EXTRACTED DATA:
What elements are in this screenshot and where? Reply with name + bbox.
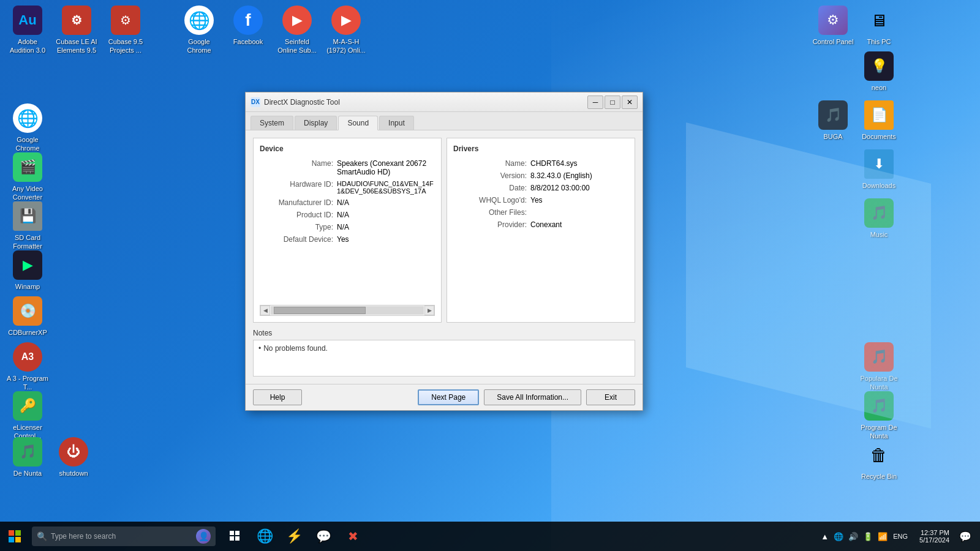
taskbar-xmarks[interactable]: ✖ — [338, 522, 368, 551]
tab-input[interactable]: Input — [379, 116, 414, 130]
desktop-icon-recycle-bin[interactable]: 🗑 Recycle Bin — [854, 438, 903, 483]
driver-date-row: Date: 8/8/2012 03:00:00 — [453, 184, 628, 192]
notes-item: • No problems found. — [258, 344, 630, 353]
notes-box: • No problems found. — [253, 340, 635, 377]
tray-expand-icon[interactable]: ▲ — [819, 531, 831, 542]
dialog-close-button[interactable]: ✕ — [622, 96, 638, 109]
notes-section: Notes • No problems found. — [253, 329, 635, 377]
tray-network2-icon[interactable]: 📶 — [876, 531, 889, 542]
exit-button[interactable]: Exit — [586, 389, 635, 405]
taskbar-whatsapp[interactable]: 💬 — [309, 522, 338, 551]
taskbar-pinned-apps: 🌐 ⚡ 💬 ✖ — [221, 522, 368, 551]
device-scrollbar[interactable]: ◀ ▶ — [260, 305, 435, 316]
tab-sound[interactable]: Sound — [338, 116, 378, 130]
drivers-panel: Drivers Name: CHDRT64.sys Version: 8.32.… — [447, 138, 635, 323]
dialog-icon: DX — [251, 97, 260, 107]
tab-display[interactable]: Display — [295, 116, 337, 130]
footer-left-buttons: Help — [253, 389, 302, 405]
desktop-icon-control-panel[interactable]: ⚙ Control Panel — [809, 3, 858, 48]
start-button[interactable] — [0, 522, 29, 551]
dialog-footer: Help Next Page Save All Information... E… — [246, 384, 643, 410]
device-mfrid-row: Manufacturer ID: N/A — [260, 198, 435, 207]
desktop: Au Adobe Audition 3.0 ⚙ Cubase LE AI Ele… — [0, 0, 980, 551]
device-panel-title: Device — [260, 144, 435, 153]
windows-logo — [9, 530, 21, 542]
device-name-row: Name: Speakers (Conexant 20672 SmartAudi… — [260, 159, 435, 176]
scroll-right-arrow[interactable]: ▶ — [424, 305, 434, 315]
taskbar-flash[interactable]: ⚡ — [279, 522, 309, 551]
desktop-icon-winamp[interactable]: ▶ Winamp — [3, 248, 52, 293]
taskbar-task-view[interactable] — [221, 522, 250, 551]
taskbar: 🔍 👤 🌐 ⚡ 💬 ✖ ▲ 🌐 🔊 🔋 📶 ENG 12:37 PM 5/17/… — [0, 522, 980, 551]
svg-rect-0 — [230, 531, 234, 535]
dialog-body: Device Name: Speakers (Conexant 20672 Sm… — [246, 130, 643, 384]
device-default-row: Default Device: Yes — [260, 235, 435, 244]
dialog-window-controls: ─ □ ✕ — [587, 96, 638, 109]
desktop-icon-de-nunta[interactable]: 🎵 De Nunta — [3, 435, 52, 480]
tab-system[interactable]: System — [251, 116, 293, 130]
help-button[interactable]: Help — [253, 389, 302, 405]
desktop-icon-this-pc[interactable]: 🖥 This PC — [854, 3, 903, 48]
dialog-tabs: System Display Sound Input — [246, 112, 643, 130]
tray-battery-icon[interactable]: 🔋 — [861, 531, 875, 542]
search-icon: 🔍 — [37, 531, 47, 541]
desktop-icon-seinfeld[interactable]: ▶ Seinfeld Online Sub... — [273, 3, 322, 58]
driver-whql-row: WHQL Logo'd: Yes — [453, 196, 628, 204]
desktop-icon-shutdown[interactable]: ⏻ shutdown — [49, 435, 98, 480]
clock-time: 12:37 PM — [921, 529, 949, 536]
directx-dialog: DX DirectX Diagnostic Tool ─ □ ✕ System … — [245, 92, 643, 411]
dialog-titlebar: DX DirectX Diagnostic Tool ─ □ ✕ — [246, 92, 643, 112]
taskbar-tray: ▲ 🌐 🔊 🔋 📶 ENG 12:37 PM 5/17/2024 💬 — [819, 522, 980, 551]
desktop-icon-mash[interactable]: ▶ M-A-S-H (1972) Onli... — [322, 3, 371, 58]
desktop-icon-buga[interactable]: 🎵 BUGA — [809, 98, 858, 143]
dialog-content: Device Name: Speakers (Conexant 20672 Sm… — [253, 138, 635, 323]
tray-sound-icon[interactable]: 🔊 — [846, 531, 860, 542]
desktop-icon-cdburner[interactable]: 💿 CDBurnerXP — [3, 294, 52, 339]
taskbar-search-bar[interactable]: 🔍 👤 — [32, 527, 216, 546]
desktop-icon-neon[interactable]: 💡 neon — [854, 49, 903, 94]
search-input[interactable] — [51, 532, 186, 541]
notes-label: Notes — [253, 329, 635, 337]
dialog-minimize-button[interactable]: ─ — [587, 96, 603, 109]
clock-date: 5/17/2024 — [919, 536, 949, 544]
desktop-icon-cubase-le[interactable]: ⚙ Cubase LE AI Elements 9.5 — [52, 3, 101, 58]
desktop-icon-facebook[interactable]: f Facebook — [224, 3, 273, 48]
footer-right-buttons: Next Page Save All Information... Exit — [418, 389, 635, 405]
device-hwid-row: Hardware ID: HDAUDIO\FUNC_01&VEN_14F1&DE… — [260, 180, 435, 195]
scroll-left-arrow[interactable]: ◀ — [260, 305, 270, 315]
svg-rect-1 — [235, 531, 239, 535]
desktop-icon-cubase-projects[interactable]: ⚙ Cubase 9.5 Projects ... — [101, 3, 150, 58]
drivers-panel-title: Drivers — [453, 144, 628, 153]
scrollbar-thumb[interactable] — [274, 307, 366, 314]
desktop-icon-any-video[interactable]: 🎬 Any Video Converter — [3, 150, 52, 204]
tray-network-icon[interactable]: 🌐 — [832, 531, 845, 542]
driver-provider-row: Provider: Conexant — [453, 220, 628, 229]
desktop-icon-program-de[interactable]: 🎵 Program De Nunta — [854, 389, 903, 443]
desktop-icon-sd-card[interactable]: 💾 SD Card Formatter — [3, 199, 52, 253]
system-clock[interactable]: 12:37 PM 5/17/2024 — [911, 529, 954, 544]
svg-rect-2 — [230, 536, 234, 541]
save-all-button[interactable]: Save All Information... — [484, 389, 581, 405]
desktop-icon-adobe-audition[interactable]: Au Adobe Audition 3.0 — [3, 3, 52, 58]
device-prodid-row: Product ID: N/A — [260, 211, 435, 219]
cortana-avatar: 👤 — [196, 529, 211, 544]
scrollbar-track[interactable] — [271, 306, 424, 315]
dialog-maximize-button[interactable]: □ — [605, 96, 620, 109]
desktop-icon-populara-de[interactable]: 🎵 Populara De Nunta — [854, 340, 903, 394]
driver-name-row: Name: CHDRT64.sys — [453, 159, 628, 168]
language-indicator[interactable]: ENG — [891, 531, 910, 541]
desktop-icon-music[interactable]: 🎵 Music — [854, 196, 903, 241]
desktop-icon-documents[interactable]: 📄 Documents — [854, 98, 903, 143]
desktop-icon-google-chrome[interactable]: 🌐 Google Chrome — [175, 3, 224, 58]
device-type-row: Type: N/A — [260, 223, 435, 231]
taskbar-chrome[interactable]: 🌐 — [250, 522, 279, 551]
device-panel: Device Name: Speakers (Conexant 20672 Sm… — [253, 138, 442, 323]
desktop-icon-downloads[interactable]: ⬇ Downloads — [854, 147, 903, 192]
dialog-title-text: DirectX Diagnostic Tool — [264, 98, 587, 107]
desktop-icon-a3-program[interactable]: A3 A 3 - Program T... — [3, 340, 52, 394]
desktop-icon-google-chrome2[interactable]: 🌐 Google Chrome — [3, 101, 52, 156]
driver-other-row: Other Files: — [453, 208, 628, 217]
driver-version-row: Version: 8.32.43.0 (English) — [453, 171, 628, 180]
next-page-button[interactable]: Next Page — [418, 389, 479, 405]
notification-center-button[interactable]: 💬 — [956, 522, 975, 551]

PROBLEM TO SOLVE: Read through the entries and copy every line that includes "problems".

ANSWER:
notes-item: • No problems found. — [258, 344, 630, 353]
notes-box: • No problems found. — [253, 340, 635, 377]
notes-section: Notes • No problems found. — [253, 329, 635, 377]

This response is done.